GOAL OF THE EXERCISE
Among the entries, which lines carry the string "Благодаря"? Copy every one.

Stored data entries:
**********
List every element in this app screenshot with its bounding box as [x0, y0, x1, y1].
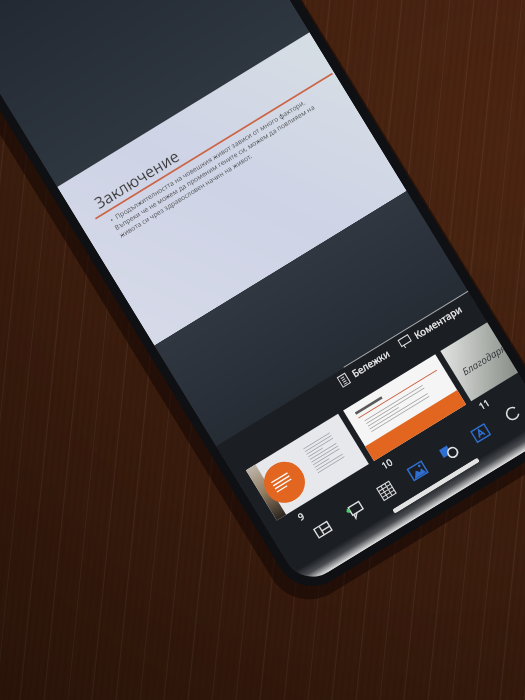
staticText: Благодаря! [459, 342, 507, 378]
button[interactable]: Layout [298, 506, 348, 554]
button[interactable]: Бележки [333, 343, 394, 392]
staticText: Заключение [90, 145, 184, 214]
button[interactable]: Коментари [395, 299, 467, 354]
staticText: Коментари [411, 302, 465, 342]
button[interactable]: Image [393, 448, 442, 496]
staticText: 11 [476, 396, 492, 413]
staticText: • Продължителността на човешкия живот за… [108, 86, 336, 240]
staticText: Бележки [349, 346, 392, 380]
button[interactable]: Undo [488, 390, 525, 438]
button[interactable]: 9 [246, 414, 377, 534]
button[interactable]: Table [361, 467, 411, 515]
button[interactable]: 10 [343, 354, 474, 474]
button[interactable]: Text box [456, 409, 505, 457]
button[interactable]: Shapes [424, 428, 474, 476]
button[interactable]: Благодаря! [440, 322, 525, 415]
button[interactable]: Add comment [330, 486, 379, 534]
staticText: 9 [295, 509, 307, 524]
staticText: 10 [379, 456, 395, 472]
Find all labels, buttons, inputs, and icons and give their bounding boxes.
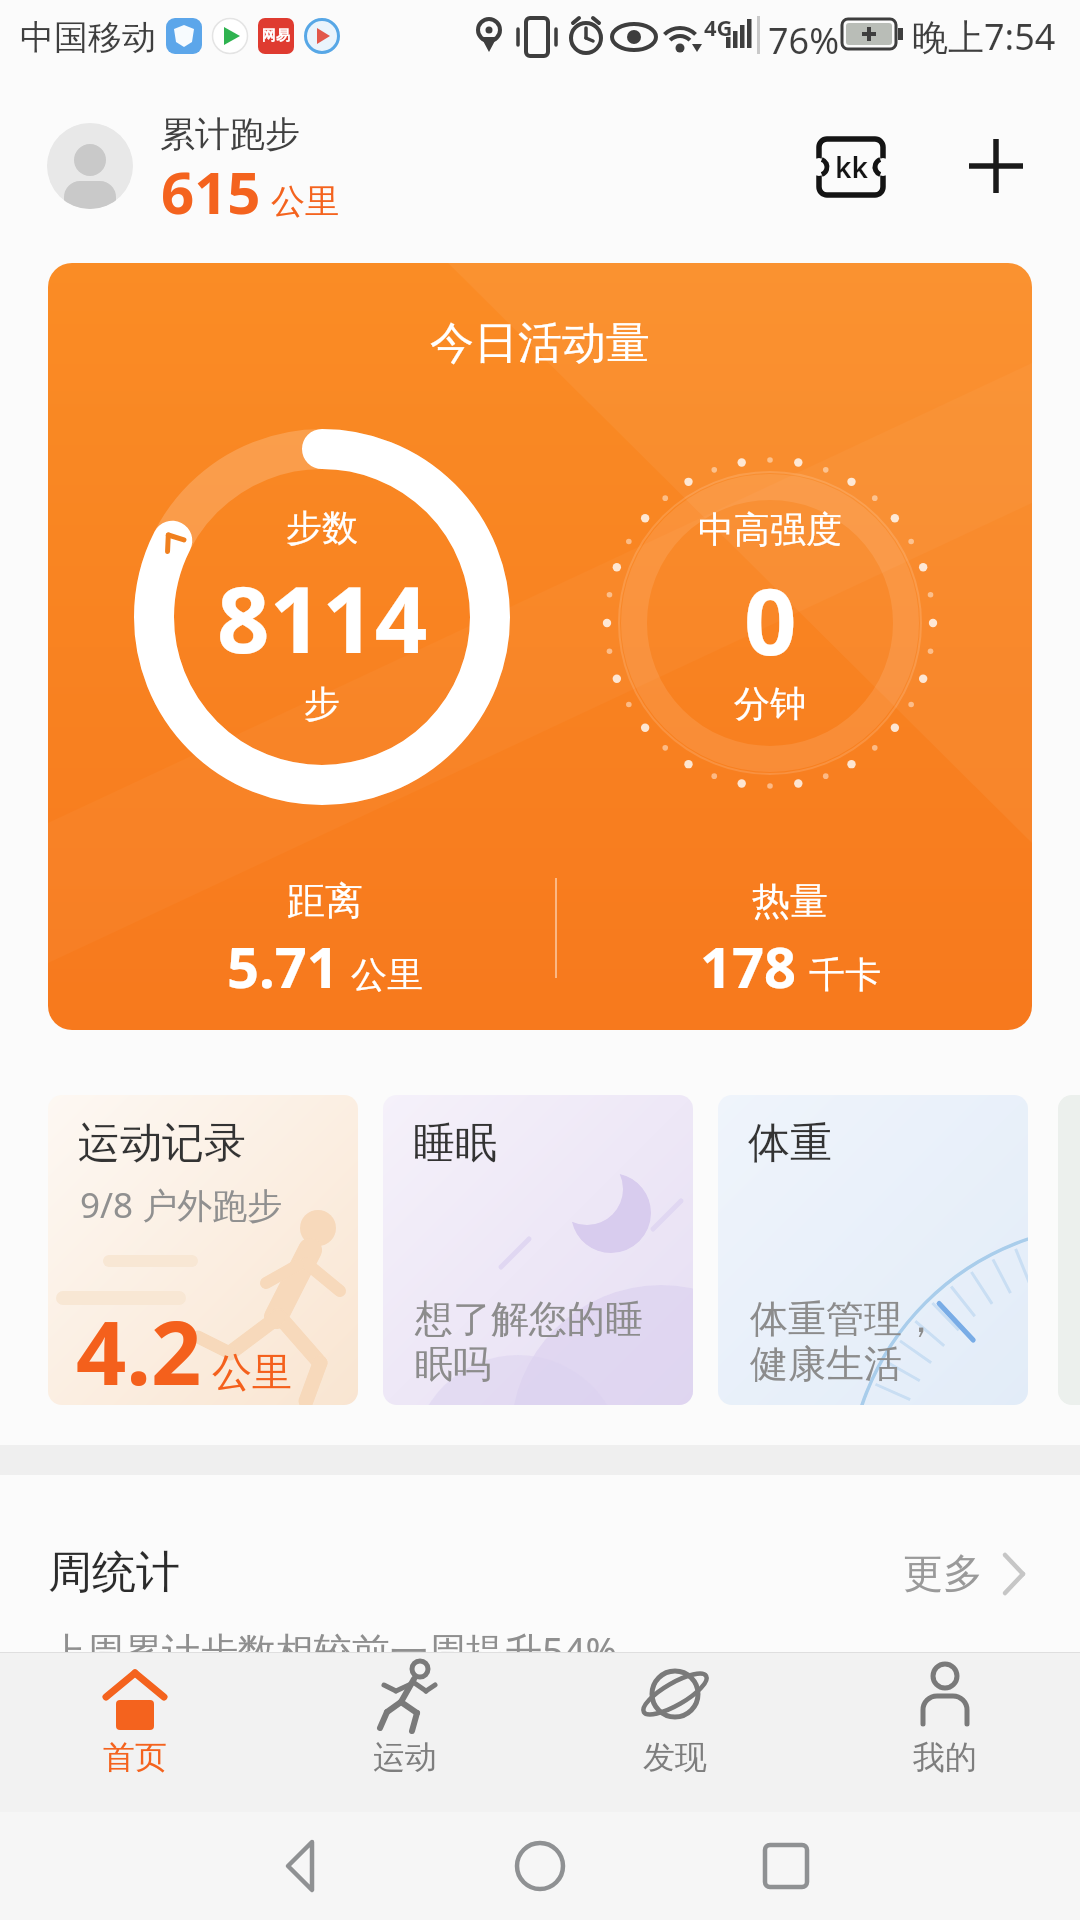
staticText: 体重管理，健康生活 (750, 1295, 962, 1389)
staticText: 体重 (748, 1117, 832, 1170)
staticText: 首页 (103, 1737, 167, 1777)
staticText: 想了解您的睡眠吗 (415, 1295, 665, 1389)
button[interactable] (754, 1834, 818, 1898)
staticText: 公里 (271, 180, 339, 223)
button[interactable] (47, 123, 133, 209)
button[interactable] (270, 1834, 334, 1898)
button[interactable]: 运动记录 (48, 1095, 358, 1405)
staticText: 运动记录 (78, 1117, 246, 1170)
button[interactable]: 首页 (45, 1652, 225, 1812)
staticText: 8114 (217, 555, 428, 680)
staticText: 网易 (262, 27, 290, 45)
staticText: 76% (768, 16, 840, 65)
staticText: 中高强度 (698, 507, 842, 552)
staticText: 9/8 户外跑步 (80, 1181, 283, 1229)
staticText: 615 (161, 152, 261, 231)
staticText: 公里 (351, 952, 423, 997)
staticText: 178 (700, 928, 797, 1004)
staticText: 千卡 (809, 952, 881, 997)
button[interactable]: kk (816, 136, 886, 198)
button[interactable]: 我的 (855, 1652, 1035, 1812)
button[interactable]: 今日活动量 (48, 263, 1032, 1030)
button[interactable]: 更多 (890, 1540, 1050, 1600)
staticText: 上周累计步数相较前一周提升54% (48, 1624, 618, 1676)
staticText: 距离 (287, 877, 363, 925)
staticText: 公里 (212, 1347, 292, 1397)
staticText: 更多 (903, 1548, 983, 1598)
staticText: 热量 (752, 877, 828, 925)
button[interactable]: 睡眠 (383, 1095, 693, 1405)
staticText: 睡眠 (413, 1117, 497, 1170)
staticText: 4.2 (76, 1291, 202, 1405)
staticText: 我的 (913, 1737, 977, 1777)
staticText: 5.71 (227, 928, 339, 1004)
button[interactable]: 运动 (315, 1652, 495, 1812)
staticText: 周统计 (48, 1545, 180, 1600)
button[interactable]: 发现 (585, 1652, 765, 1812)
staticText: 运动 (373, 1737, 437, 1777)
staticText: 分钟 (734, 681, 806, 726)
staticText: 中国移动 (20, 16, 156, 59)
staticText: 步 (304, 681, 340, 726)
staticText: 步数 (286, 505, 358, 550)
button[interactable] (508, 1834, 572, 1898)
staticText: 晚上7:54 (912, 12, 1056, 61)
staticText: 4G (704, 12, 733, 42)
staticText: 发现 (643, 1737, 707, 1777)
staticText: 累计跑步 (160, 112, 300, 156)
button[interactable]: 体重 (718, 1095, 1028, 1405)
staticText: kk (835, 148, 868, 186)
button[interactable] (962, 132, 1030, 200)
staticText: 今日活动量 (430, 316, 650, 371)
staticText: 0 (744, 557, 797, 682)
**********
RESPONSE TO THIS TASK
staticText: Благодаря! [459, 342, 507, 378]
button[interactable]: Благодаря! [440, 322, 525, 415]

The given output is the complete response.